--- DATA TO EXAMINE ---

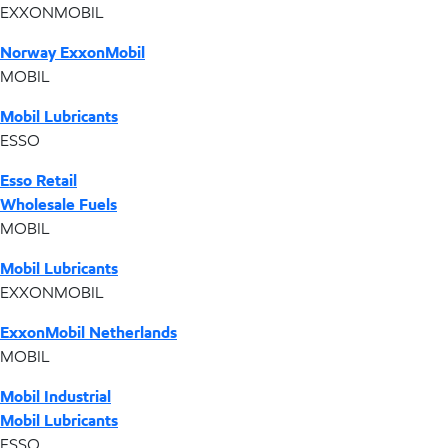
EXXONMOBIL
Norway ExxonMobil
MOBIL
Mobil Lubricants
ESSO
Esso Retail
Wholesale Fuels
MOBIL
Mobil Lubricants
EXXONMOBIL
ExxonMobil Netherlands
MOBIL
Mobil Industrial
Mobil Lubricants
ESSO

---

The response must restate each line of the material above exactly and contain no images.

▶ ANSWER TO THIS PROBLEM:
EXXONMOBIL
Norway ExxonMobil
MOBIL
Mobil Lubricants
ESSO
Esso Retail
Wholesale Fuels
MOBIL
Mobil Lubricants
EXXONMOBIL
ExxonMobil Netherlands
MOBIL
Mobil Industrial
Mobil Lubricants
ESSO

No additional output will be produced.